On 20th May 2021 the restrictions had been lifted and ‘normal’ fencing activities returned. The Committee took the decision to break into Club reserves and carry the 2020 memberships over to 2021, allowing people who had paid for 2020 to fence in 2021 at no cost. The return was slow but steady. We lost a large number of of recreational fencers and a few who had been competing too. Memberships in 2022 were vastly down and the club took another financial hit.

But the Committee and club members rallied round. 2022 & 2023 saw the Club run all of our usual competitions. With much promotion at other events, we had record entries and built a great reputation for running fun, well organised events. Changes to the way we sold beginners courses resulted in fewer but much more committed attendees which in turn led to higher retention. And slowly our membership grew.

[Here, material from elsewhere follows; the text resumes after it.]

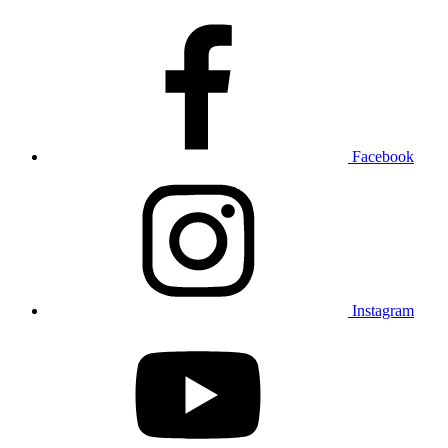
Facebook
Instagram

2023 was especially notable for the number of novices (especially juniors) competing outside of the club, with some success. And our established competitors continued to excel at national and international levels.  


The Future

As for the future, whilst we hope for continuing success on the competition front, more important is that the club continues to thrive and grow, offering the population of Northamptonshire the opportunity to participate in an exciting and challenging sport, whilst retaining its friendly and laid back atmosphere which has attracted so many members in the past.